What is your exit strategy with your real estate investment? This is a pertinent question to put forward when you are just starting out, because you do not want to risk losing when you are on top. From a market crash to a new tax, there are many different ways someone can lose their investment, even when it seems like you’re set to experience a big win.
Most savvy real estate investors will advise you to define your exist strategy before you’ve even purchased the property. Some of the most common real estate investment exist strategies include:
- Fix & Flip
- Buy & Hold
- Seller Financing
- Rent to Own
Learn about your options and based on your timeline and resources, consider which strategy will bring you close to your financial goal.
#7 Know Your Tax Laws
Taxes on real estate investing are complicated. Hiring a tax attorney, real estate lawyer, or accountant for your property is an investment that will pay dividends in the future.
Should you choose to go solo, it would be prudent to have a fundamental understanding of the tax laws in place regarding real estate investments.
Here are some basic elements of real estate tax law in Canada. This should not be taken as legal advice, and it is always recommended that investors consult a lawyer, but this list should give you some things to think about:
- When you purchase a property, you pay a provincial transfer tax, which varies from province to province.
- New home acquisitions are subject to the GST.
- The Canadian Income Tax Act slaps a 25 per cent penalty of the gross property rental income per year.
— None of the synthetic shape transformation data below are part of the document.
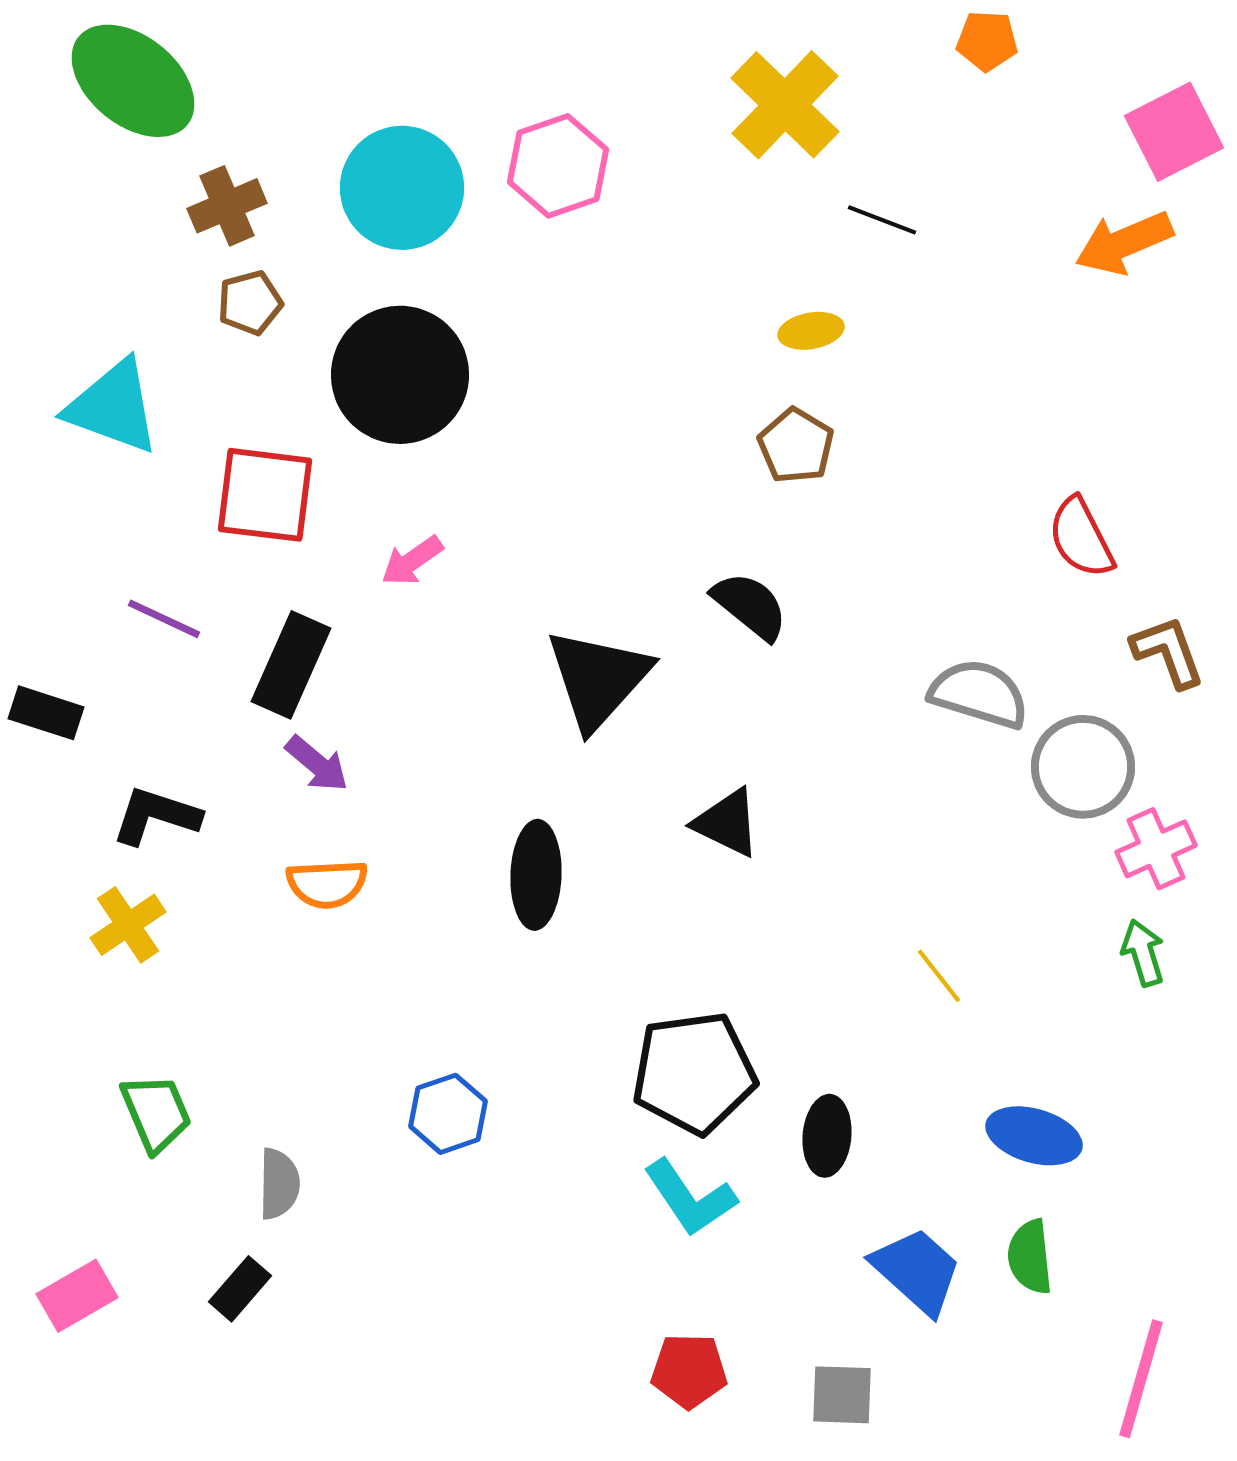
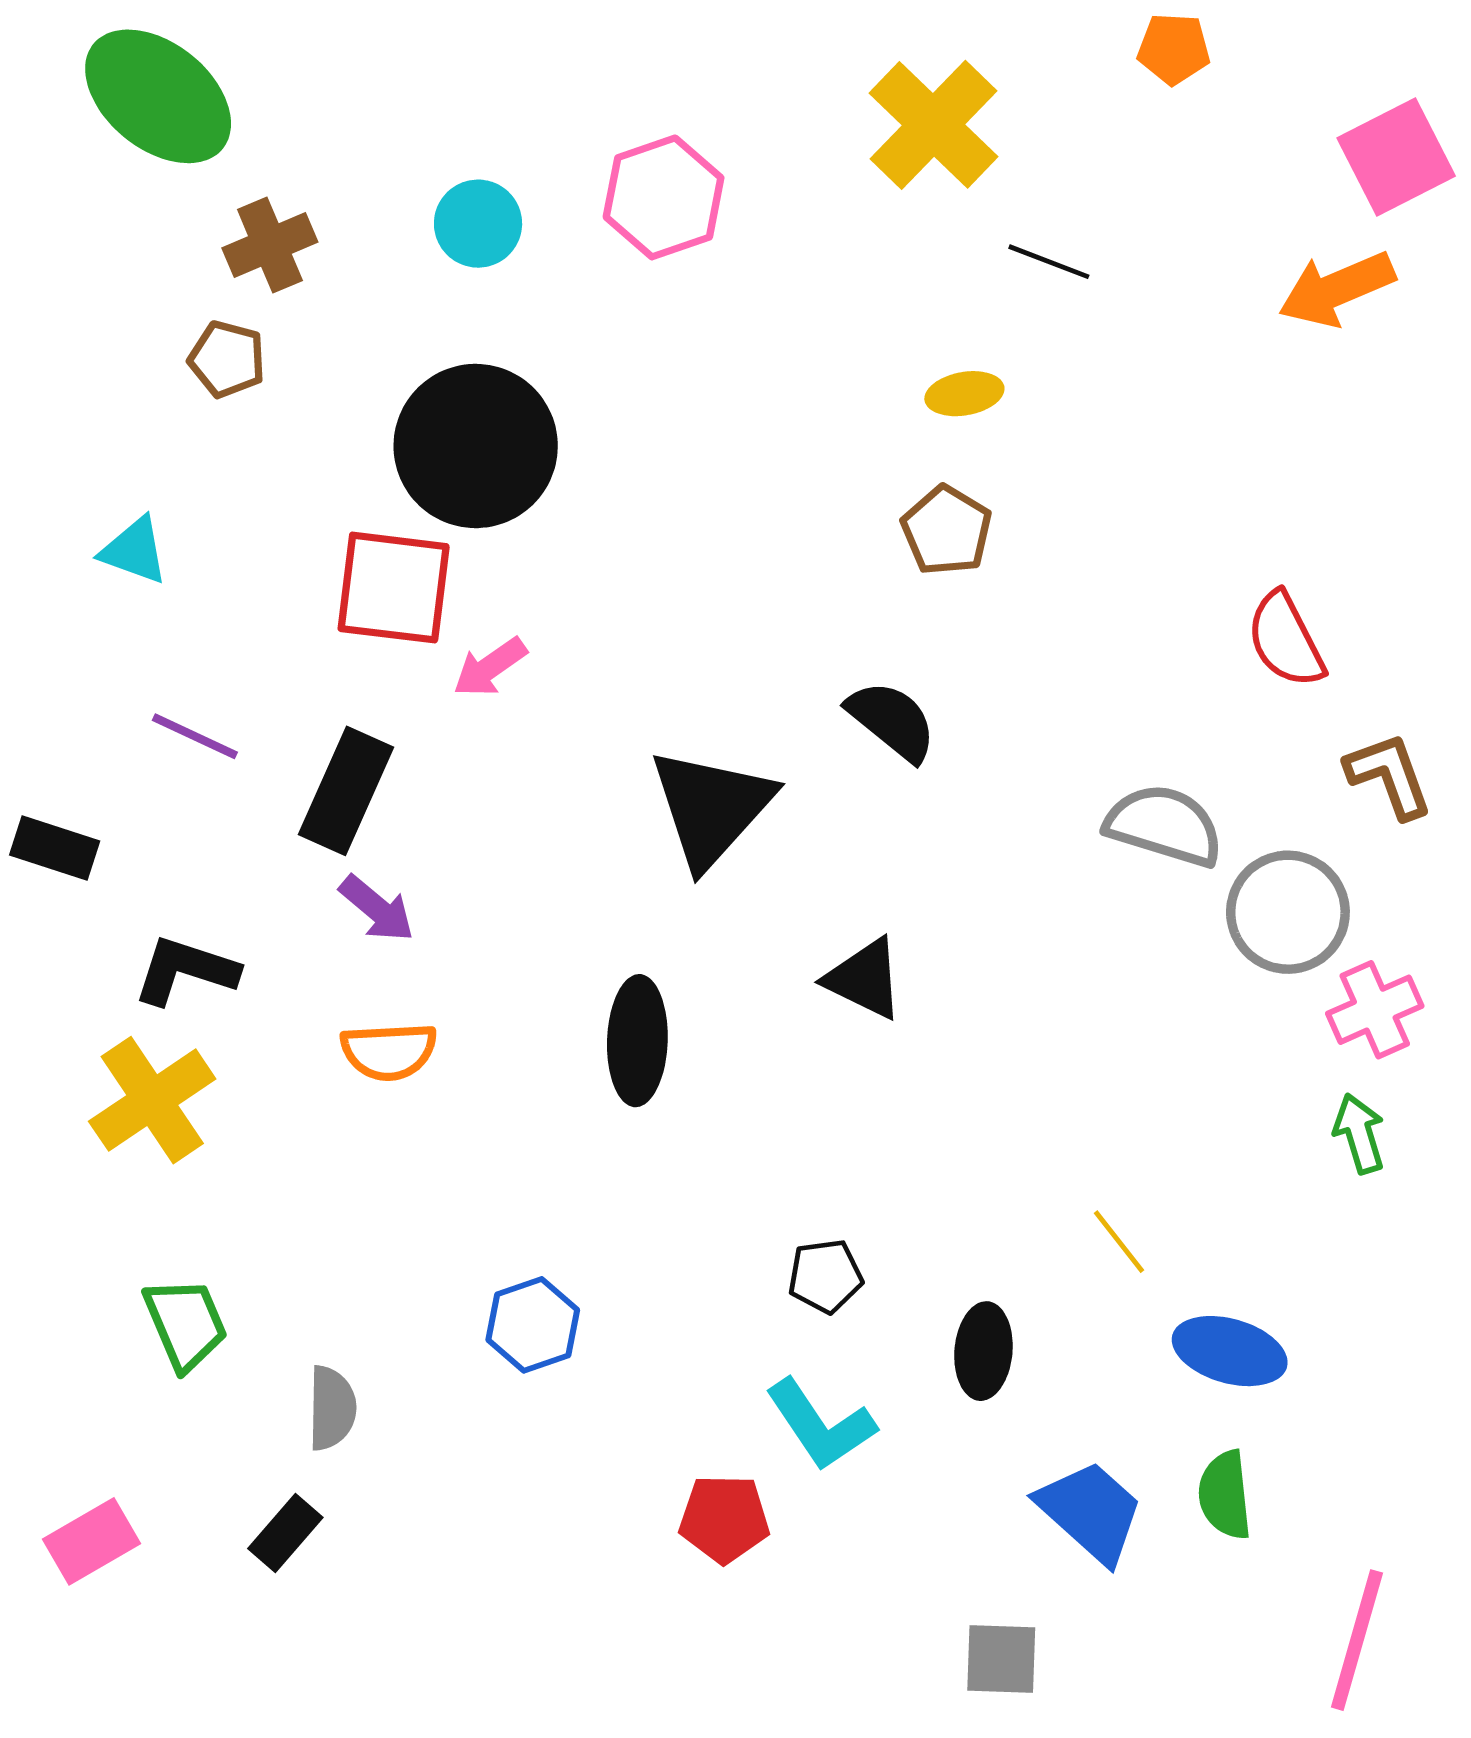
cyan circle: (402, 188) -> (478, 224), size x0.6
brown pentagon: (250, 303) -> (227, 359), moved, turned 30
cyan triangle: (113, 407) -> (134, 551), moved, size x0.6
red square: (265, 495) -> (394, 588), moved
yellow cross: (128, 925) -> (152, 1100), size x1.4
yellow line: (939, 976) -> (1119, 1242), moved
black pentagon: (694, 1073) -> (825, 1276), size x0.5
red pentagon: (689, 1371) -> (724, 1519), moved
- Investors can usually deduct two kinds of incurred expenses: capital expenses and operating expenses.
- Non-residents selling a Canadian property are mandated to give the federal government 50 per cent of the sale.
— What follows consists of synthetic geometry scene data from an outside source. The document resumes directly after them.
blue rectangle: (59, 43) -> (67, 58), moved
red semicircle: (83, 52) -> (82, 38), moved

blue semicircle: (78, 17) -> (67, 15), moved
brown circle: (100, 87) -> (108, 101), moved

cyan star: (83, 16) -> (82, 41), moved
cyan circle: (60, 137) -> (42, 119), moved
#8 Have Six Months of Money Reserves
One of the best pieces of advice anyone will ever give you when it comes to real estate investing is to have a minimum of six months of money reserves per property.
Even if the housing market is soaring or your investment has been reliable for the last 18 months, it is always fiscally responsible to have reserves at hand. The market could slump at any time, it could take time to find a tenant, or an emergency repair may crop up. With an adequate reserve fund, you’ll have enough cash to ride it out through any of these scenarios.
This cash, which could also be placed in a yield-bearing account, will prevent you from accessing credit markets, too.
Real estate investing has become a popular method of making money in a zero-interest-rate economy. Because the cost of borrowing is so cheap and the Canadian real estate market is booming, there is a great deal of interest in buying and selling properties, from semi-detached houses to one-bedroom condominiums. It can be a challenging experience when you are starting, but it can also be highly rewarding and profitable.